Advanced compilers for Ogre's scripts

Threads related to Google Summer of Code
User avatar
Kencho
OGRE Retired Moderator
OGRE Retired Moderator
Posts: 4011
Joined: Fri Sep 19, 2003 6:28 pm
Location: Burgos, Spain
x 2

Post by Kencho »

TUT is template based, same as CppUnit and the like... That's what I most hated about them. Getting the grasp was quite ugly and slow in my opinion. CxxTest simply uses small header files with the test suites, that you pass to a perl program that builds the runners. Compile the runners and you're done :) This is the kind of thing you can add to your script/makefile/whatever to make unit testing the most automated possible. From my own experience, this is performing incredibly great :)

Praetor, I'm running on Ubuntu-only right now, and have found Premake a great ally compared to the ugly autotools. Half an hour playing with it and I already had a building system :) Now my script does everything (indeed, I have a --all option that builds the tests, parsers, documents, installs data and media... Ready for compiling the regression tests and closing a task if tests report 100% success :)).

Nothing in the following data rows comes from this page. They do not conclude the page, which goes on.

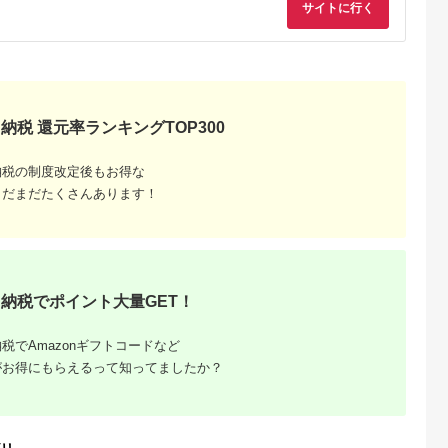
サイトに行く
セット
羽生市
納税 還元率ランキングTOP300
納税の制度改定後もお得な
まだまだたくさんあります！
納税でポイント大量GET！
税でAmazonギフトコードなど
がお得にもらえるって知ってましたか？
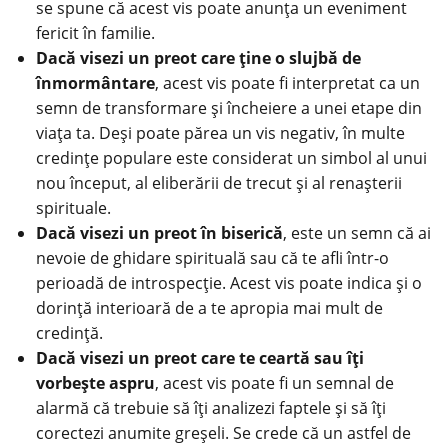
se spune că acest vis poate anunța un eveniment
fericit în familie.
Dacă visezi un preot care ține o slujbă de
înmormântare
, acest vis poate fi interpretat ca un
semn de transformare și încheiere a unei etape din
viața ta. Deși poate părea un vis negativ, în multe
credințe populare este considerat un simbol al unui
nou început, al eliberării de trecut și al renașterii
spirituale.
Dacă visezi un preot în biserică
, este un semn că ai
nevoie de ghidare spirituală sau că te afli într-o
perioadă de introspecție. Acest vis poate indica și o
dorință interioară de a te apropia mai mult de
credință.
Dacă visezi un preot care te ceartă sau îți
vorbește aspru
, acest vis poate fi un semnal de
alarmă că trebuie să îți analizezi faptele și să îți
corectezi anumite greșeli. Se crede că un astfel de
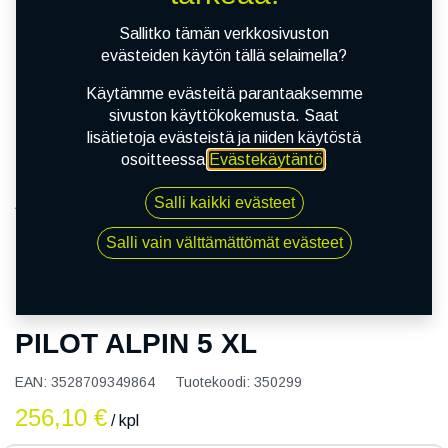
Sallitko tämän verkkosivuston
evästeiden käytön tällä selaimella?
Käytämme evästeitä parantaaksemme
sivuston käyttökokemusta. Saat
lisätietoja evästeistä ja niiden käytöstä
osoitteessa
Evästekäytäntö
.
Salli kaikki evästeet
Kauppa
235/45R17 97V MICHELIN PILOT ALPIN 5 XL
Salli vain välttämättömät evästeet
235/45R17 97V MICHELIN
PILOT ALPIN 5 XL
EAN:
3528709349864
Tuotekoodi:
350299
256,10
€
/ kpl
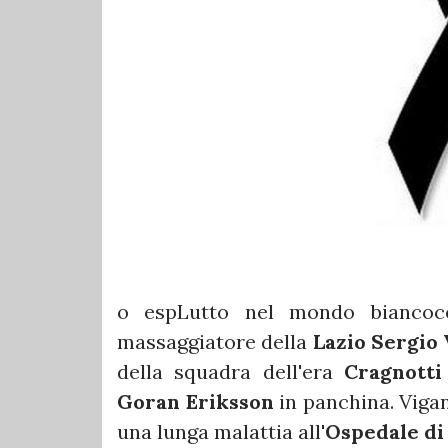
o espLutto nel mondo biancoce
massaggiatore della
Lazio Sergio
della squadra dell'era
Cragnott
Goran Eriksson
in panchina. Viga
una lunga malattia all'
Ospedale di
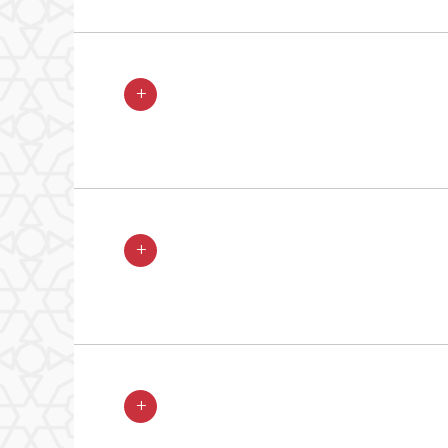
+
+
+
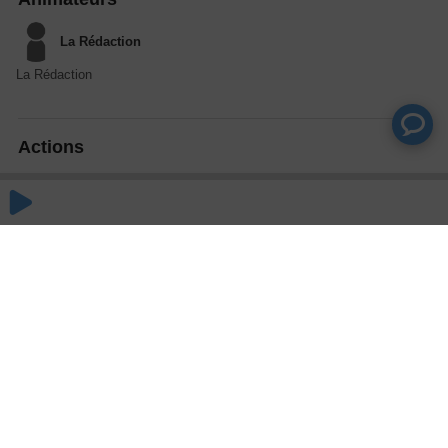
La Rédaction
La Rédaction
Actions
Partager
Commentaires
Aucun commentaire posté pour le moment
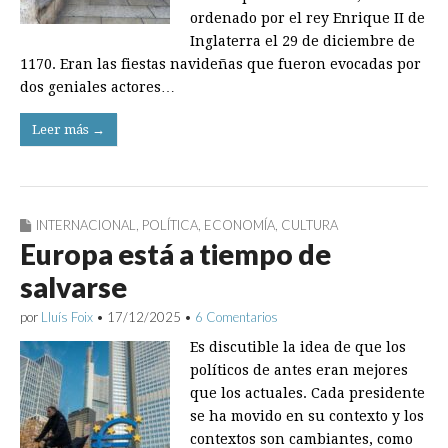
ordenado por el rey Enrique II de
Inglaterra el 29 de diciembre de
1170. Eran las fiestas navideñas que fueron evocadas por
dos geniales actores…
Leer más →
INTERNACIONAL
,
POLÍTICA
,
ECONOMÍA
,
CULTURA
Europa está a tiempo de
salvarse
por
Lluís Foix
•
17/12/2025
•
6 Comentarios
Es discutible la idea de que los
políticos de antes eran mejores
que los actuales. Cada presidente
se ha movido en su contexto y los
contextos son cambiantes, como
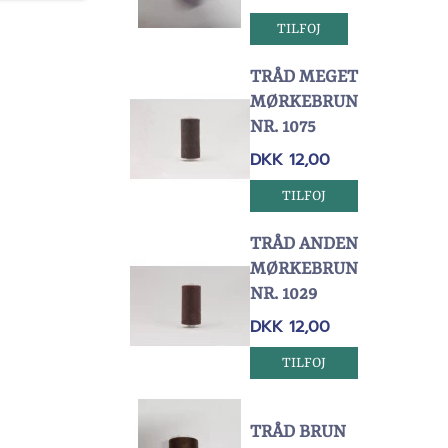
TILFOJ
TRÅD MEGET
MØRKEBRUN
NR. 1075
DKK 12,00
TILFOJ
TRÅD ANDEN
MØRKEBRUN
NR. 1029
DKK 12,00
TILFOJ
TRÅD BRUN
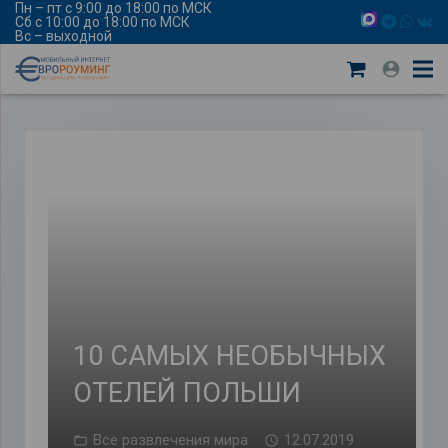
Пн – пт с 9:00 до 18:00 по МСК
Сб с 10:00 до 18:00 по МСК
Вс – выходной
10 САМЫХ НЕОБЫЧНЫХ
ОТЕЛЕЙ ПОЛЬШИ
Все развлечения мира
12.07.2019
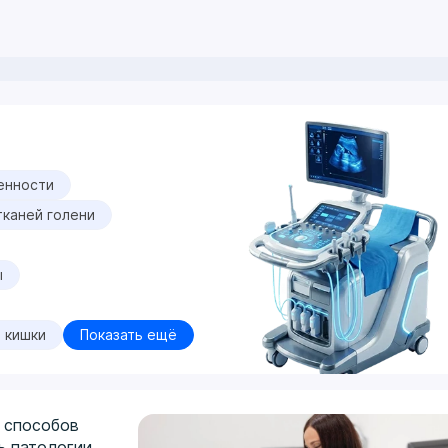
енности
тканей голени
ы
 кишки
Показать ещё
 способов
ь патологии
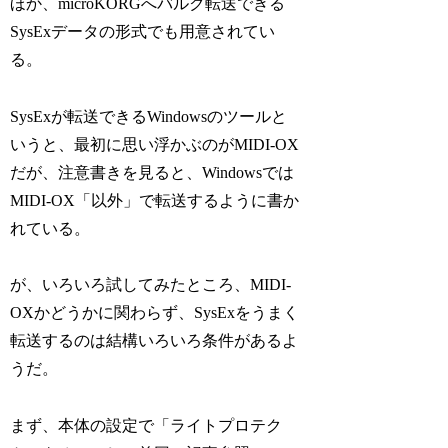
ほか、microKORGへバルク転送できる
SysExデータの形式でも用意されてい
る。
SysExが転送できるWindowsのツールと
いうと、最初に思い浮かぶのがMIDI-OX
だが、注意書きを見ると、Windowsでは
MIDI-OX「以外」で転送するように書か
れている。
が、いろいろ試してみたところ、MIDI-
OXかどうかに関わらず、SysExをうまく
転送するのは結構いろいろ条件があるよ
うだ。
まず、本体の設定で「ライトプロテク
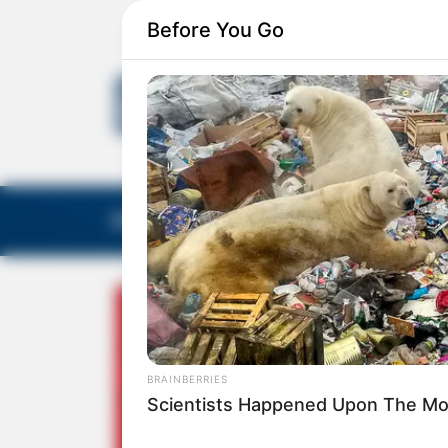
Before You Go
EDITORIAS
GALERIA DE FOTOS
NOTA DE F
BRAINBERRIES
Scientists Happened Upon The Mos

If you have problems setting it up, let me know :)

Of course these all are choices you have. I can tell you from my experience that the Premake+CxxTest pair is the most powerful I've tried to date.
Image
User avatar
Praetor
OGRE Retired Team Member
OGRE Retired Team Member
Posts: 3335
Joined: Tue Jun 21, 2005 8:26 pm
Location: Rochester, New York, US
x 3

Post by Praetor »

I need to bite the bullet here and get my ubuntu back in action. Once I do I'll definitely give premake a look. I'm sure I'll have a lot of questions about it. The code I plan on making is pretty generic, and I don't think there is a lot of danger of hitting platform-specific problems, but I'll make the attempt to give my stuff a fair amount of testing on linux throughout the project.

Since I am unabashedly in love with templates I don't mind them in tut. I'm the kind of guy who tries to find the unnecessarily complex template meta-programming route just for fun. Don't worry, I can restrain myself for this project though. The most important thing is ease of integration and quick turn-around. I don't need fancy analysis or output, I just want to maybe scan a text file and see passes and failures. Of course being able to have the tests run automatically upon building will be nice.
User avatar
Kencho
OGRE Retired Moderator
OGRE Retired Moderator
Posts: 4011
Joined: Fri Sep 19, 2003 6:28 pm
Location: Burgos, Spain
x 2

Post by Kencho »

Well, i've just put up a "small" guide on development process based on my experience. Sure it's not a deal for you but maybe you can pick some ideas about Premake ;)
Image
User avatar
neocryptek
Gnome
Posts: 335
Joined: Sat Mar 01, 2003 11:21 pm
Location: Idaho, USA

Post by neocryptek »

Not to go too far off topic, but I am rather fond of UnitTest++. It hides pretty much all complexity and "house cleaning" for tests in macros, so you have very little friction in writing tests. It is also very small so it is easy to port to consoles and the like. It was created in a production environment at High Moon Studios for creating games.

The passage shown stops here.